Grazie a una meticolosa analisi, la saggista mette in luce le analogie della poesia della Daneo con quella di altri poeti (Giuseppe Ungaretti, Umberto Saba, Ada Negri, ecc.) o gli influssi da essi esercitati sulla sua scrittura; individua i rimaneggiamenti fatti in alcune composizioni (ad esempio Opificio), mentre in altre identifica termini usati raramente nel linguaggio poetico (come in Giorni alla Maddalena). Capta inoltre i mutamenti avvenuti nel suo stile, evidenziando, ad esempio, il fatto che i concisi versi giovanili con gli anni si dilatano, diventando più lunghi e discorsivi.
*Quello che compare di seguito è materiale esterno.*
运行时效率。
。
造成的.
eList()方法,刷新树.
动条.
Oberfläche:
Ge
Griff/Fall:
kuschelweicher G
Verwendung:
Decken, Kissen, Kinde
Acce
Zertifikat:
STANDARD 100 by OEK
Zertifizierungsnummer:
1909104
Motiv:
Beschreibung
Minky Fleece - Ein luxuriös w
Con questo saggio, dunque, la Olivo Fusco dà l’opportunità di conoscere i versi di Ketty Daneo, mai banali, sempre traboccanti di significati profondi e intrisi dei suoi più intimi sentimenti sia di gioia che di dolore. In questi «Dal viaggio egli ritorna questa sera: / non è il tramonto, / è il cuore mio che gli va incontro / e colora l’aria» (p. 26) esprime il grande amore che prova per l’amatissimo marito Renato; in questi altri invece palesa tutto il proprio dolore per la sua imminente morte: «Sono distesa lungo il tuo fianco, / inchiodato, sei, da mesi, prossimo / a diventare scheletro./ Quando m’inoltro nei roveti di me stessa / e so che non potrai guarire / quando la logica marcisce, / il mio dolore è uno squarcio illeggibile. / Una scure scalpella il cuore / e il sangue cresce, fluisce / come un fiume nelle vene» (p. 63).

E, secondo me, chi legge le composizioni di questa poetessa triestina non può non condividere l’opinione del critico Giorgio Bárberi Squarotti sulla sua poesia, definita «profondamente vera e umana, che davvero raramente è dato di incontrare, e non soltanto oggi» (p. 59).